Infuzu Documentation Help

Making Requests

This page describes how to make requests to the Infuzu API. Below you'll find an explanation of the basic request structure, payload parameters, and detailed examples using both cURL and Python.

Overview

All requests to the Infuzu API are made via HTTP POST to the endpoint:

https://chat.infuzu.com/api/v1/chat/completions

Each request must include the appropriate authentication header (such as Infuzu-API-Key or Authorization: Bearer) and a JSON payload that contains at least a list of messages. The API forwards your request to the most appropriate language model using Infuzu’s Intelligent Model Selection (IMS) technology, and returns an answer in a structured JSON format.

Request Structure and Workflow

Your request JSON must include:

  • messages: An array of message objects. Each message must specify a role (e.g., "user", "assistant", or "system") and its content.

  • model (optional): Either a string indicating a specific model (e.g., "deepinfra.deepseek-r1") or an object with advanced configuration options (such as cost limits and weighting factors).

Example of a minimal JSON payload:

{ "messages": [ { "role": "user", "content": "Hello, how are you?" } ] }

When the request is made, the API validates headers, authenticates the request, and processes the payload. On success, you will receive a response containing a ChatCompletionsObject with details like a unique response ID, a list of choices (each containing the message content), creation timestamp, and usage metadata.

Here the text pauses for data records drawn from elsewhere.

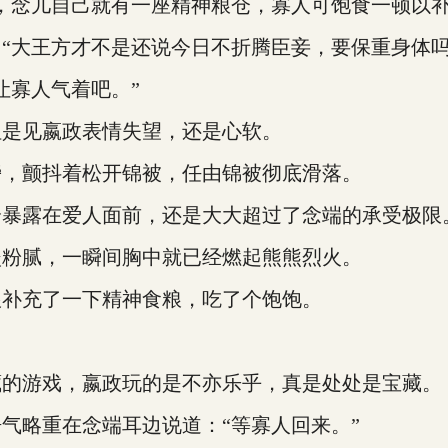
念儿自己就有一座精神粮仓，寡人可饱食一顿以补
大王方才不是还说今日不折腾臣妾，要保重身体吗
寡人气着吧。”
是见嬴政表情失望，还是心软。
，颤抖着松开锦被，任由锦被彻底滑落。
暴露在爱人面前，还是大大超过了念端的承受极限
粉腻，一瞬间胸中就已经燃起熊熊烈火。
补充了一下精神食粮，吃了个饱饱。
的游戏，嬴政玩的是不亦乐乎，真是处处是宝藏。
略重在念端耳边说道：“等寡人回来。”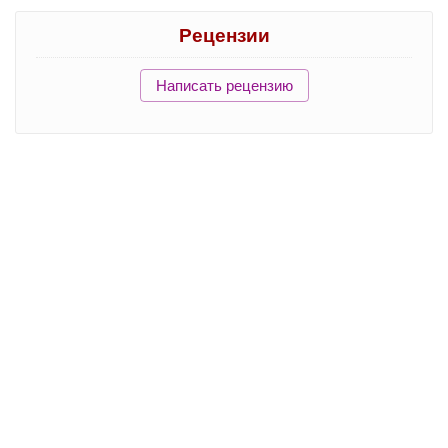
Рецензии
Написать рецензию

Making a Request Using cURL

Below is an example of how to send a basic chat request using cURL:

curl -X POST https://chat.infuzu.com/api/v1/chat/completions \ -H "Content-Type: application/json" \ -H "Infuzu-API-Key: your_api_key_here" \ -d '{ "messages": [ { "role": "user", "content": "Hello, how are you?" } ], }'

Key Points:

  • Headers:

    • Content-Type: application/json: Specifies that the request payload is in JSON format.

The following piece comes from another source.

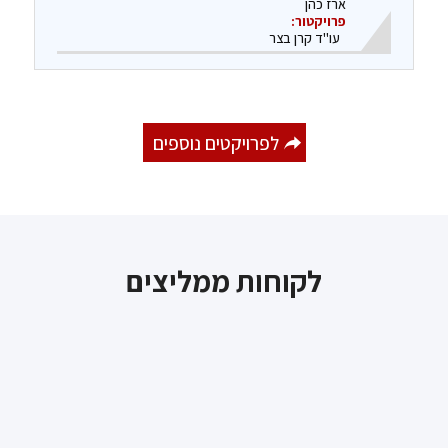
ארז כהן
פרויקטור:
עו"ד קרן בצר
לפרויקטים נוספים
לקוחות ממליצים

    • Infuzu-API-Key: Replace your_api_key_here with your actual API key.

  • Payload:

    • The messages array contains your conversation history. For now, only text is supported.

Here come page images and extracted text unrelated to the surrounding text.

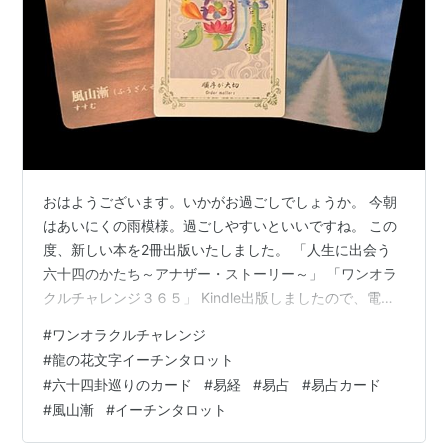
おはようございます。いかがお過ごしでしょうか。 今朝
はあいにくの雨模様。過ごしやすいといいですね。 この
度、新しい本を2冊出版いたしました。 「人生に出会う
六十四のかたち～アナザー・ストーリー～」 「ワンオラ
クルチャレンジ３６５」 Kindle出版しましたので、電子
書籍でもご覧頂けます。 詳しくはこちらのリンクをご覧
#
ワンオラクルチャレンジ
ください。 elmproject.hateblo.jp そんな一日ですが、今
#
龍の花文字イーチンタロット
日もワンオラクルチャレンジ、しました。 ワンオラクル
#
六十四卦巡りのカード
#
易経
#
易占
#
易占カード
チャレンジも2周年になりました。 ★ワンオラクルチャ
#
風山漸
#
イーチンタロット
レンジとは？★ 「ワンオラクル」というタロットカード
の占い方で、 毎日の運勢を占っているので「ワンオ…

    • The model parameter shows which model or configuration to use.

Making a Request Using Python

The Infuzu Python library simplifies the process of communicating with the API. Here’s how you can create a chat completion request in Python:

import os from infuzu import create_chat_completion, ChatCompletionsHandlerRequestMessage, InfuzuAPIError # Retrieve the API key from your environment variable api_key = os.getenv("INFUZU_API_KEY") if not api_key: raise ValueError("API key not provided. Set the INFUZU_API_KEY environment variable.") # Define the conversation messages messages = [ ChatCompletionsHandlerRequestMessage( role="user", content="Hello, how are you?" ) ] try: # Make the API request using the default model ("infuzu-ims") response = create_chat_completion( messages=messages, api_key=api_key, ) # Process the response print("Response ID:", response.id) if response.choices and response.choices[0].message: print("Assistant Reply:", response.choices[0].message.content) else: print("No message content returned.") except InfuzuAPIError as e: # Handle API errors gracefully print("API Error:", str(e))

Key Points:

  • Library Setup:

    • The create_chat_completion function consolidates authentication (including reading INFUZU_API_KEY from the environment) and request creation.

  • Messages:

    • Use the ChatCompletionsHandlerRequestMessage class to define each message.

  • Response Handling:

    • The returned object is a ChatCompletionsObject containing an ID, message choices, and usage data.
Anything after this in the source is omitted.